2025-09-02 22:50 ` Wilfred Mallawa
2025-09-02 21:24 ` kernel test robot
2 siblings, 1 reply; 7+ messages in thread
From: Sabrina Dubroca @ 2025-09-02 16:07 UTC (permalink / raw)
To: Wilfred Mallawa
Cc: David S . Miller, Eric Dumazet, Jakub Kicinski, Paolo Abeni,
Jonathan Corbet, John Fastabend, Simon Horman, netdev, linux-doc,
linux-kernel, Alistair Francis, Damien Le'Moal,
Wilfred Mallawa
2025-09-02, 13:38:10 +1000, Wilfred Mallawa wrote:
> From: Wilfred Mallawa <wilfred.mallawa@wdc.com>
>
> During a handshake, an endpoint may specify a maximum record size limit.
> Currently, the kernel defaults to TLS_MAX_PAYLOAD_SIZE (16KB) for the
> maximum record size. Meaning that, the outgoing records from the kernel
> can exceed a lower size negotiated during the handshake. In such a case,
> the TLS endpoint must send a fatal "record_overflow" alert [1], and
> thus the record is discarded.
>
> Upcoming Western Digital NVMe-TCP hardware controllers implement TLS
> support. For these devices, supporting TLS record size negotiation is
> necessary because the maximum TLS record size supported by the controller
> is less than the default 16KB currently used by the kernel.
>
> This patch adds support for retrieving the negotiated record size limit
> during a handshake, and enforcing it at the TLS layer such that outgoing
> records are no larger than the size negotiated. This patch depends on
> the respective userspace support in tlshd and GnuTLS [2].
>
> [1] https://www.rfc-editor.org/rfc/rfc8449
> [2] https://gitlab.com/gnutls/gnutls/-/merge_requests/2005
>
> Signed-off-by: Wilfred Mallawa <wilfred.mallawa@wdc.com>
> ---
> Documentation/networking/tls.rst | 7 ++++++
> include/net/tls.h | 1 +
> include/uapi/linux/tls.h | 2 ++
> net/tls/tls_main.c | 39 ++++++++++++++++++++++++++++++--
> net/tls/tls_sw.c | 4 ++++
> 5 files changed, 51 insertions(+), 2 deletions(-)

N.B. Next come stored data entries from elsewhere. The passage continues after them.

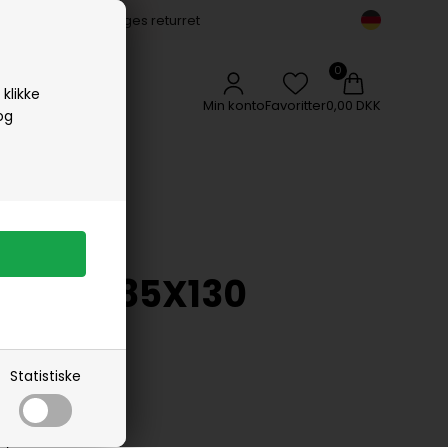
14 dages returret
Vipp
Vissevasse
Woods Copenhagen
klikke
Min konto
Favoritter
0,00 DKK
og
CTURE 85X130
Statistiske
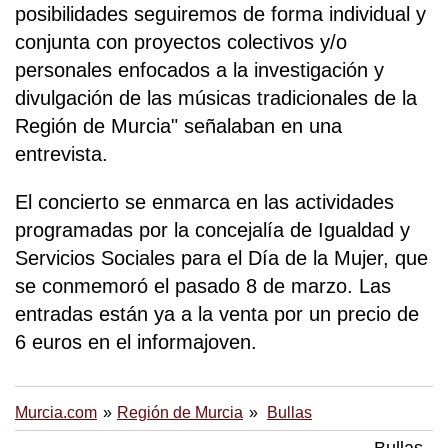
posibilidades seguiremos de forma individual y
conjunta con proyectos colectivos y/o
personales enfocados a la investigación y
divulgación de las músicas tradicionales de la
Región de Murcia" señalaban en una
entrevista.
El concierto se enmarca en las actividades
programadas por la concejalía de Igualdad y
Servicios Sociales para el Día de la Mujer, que
se conmemoró el pasado 8 de marzo. Las
entradas están ya a la venta por un precio de
6 euros en el informajoven.
Murcia.com
Región de Murcia
Bullas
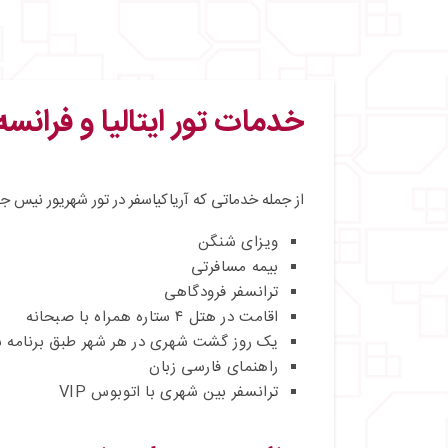
خدمات تور ایتالیا و فرانسه شه
از جمله خدماتی که آریاکیاسفر در تور شهریور نیس جنو
ویزای شنگن
بیمه مسافرتی
ترانسفر فرودگاهی
اقامت در هتل ۴ ستاره همراه با صبحانه
یک روز گشت شهری در هر شهر طبق برنامه س
راهنمای فارسی‌ زبان
ترانسفر بین شهری با اتوبوس VIP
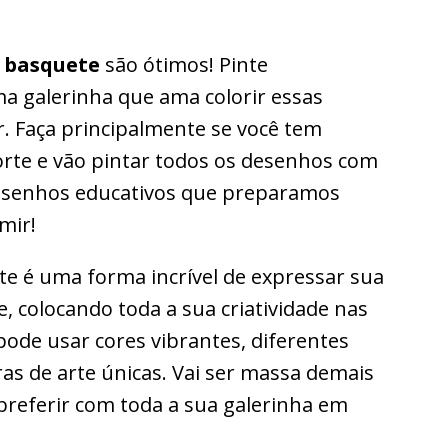
e
basquete
são ótimos! Pinte
a galerinha que ama colorir essas
. Faça principalmente se você tem
rte e vão pintar todos os desenhos com
esenhos educativos que preparamos
mir!
te é uma forma incrível de expressar sua
e, colocando toda a sua criatividade nas
pode usar cores vibrantes, diferentes
bras de arte únicas. Vai ser massa demais
 preferir com toda a sua galerinha em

A selftest would be nice (tools/testing/selftests/net/tls.c), but I'm
not sure what we could do on the "RX" side to check that we are
respecting the size restriction. Use a basic TCP socket and try to
parse (and then discard without decrypting) records manually out of
the stream and see if we got the length we wanted?
> diff --git a/include/net/tls.h b/include/net/tls.h
> index 857340338b69..c9a3759f27ca 100644
> --- a/include/net/tls.h
> +++ b/include/net/tls.h
> @@ -226,6 +226,7 @@ struct tls_context {
> u8 rx_conf:3;
> u8 zerocopy_sendfile:1;
> u8 rx_no_pad:1;
> + u16 record_size_limit;
Maybe "tx_record_size_limit", since it's not intended for RX?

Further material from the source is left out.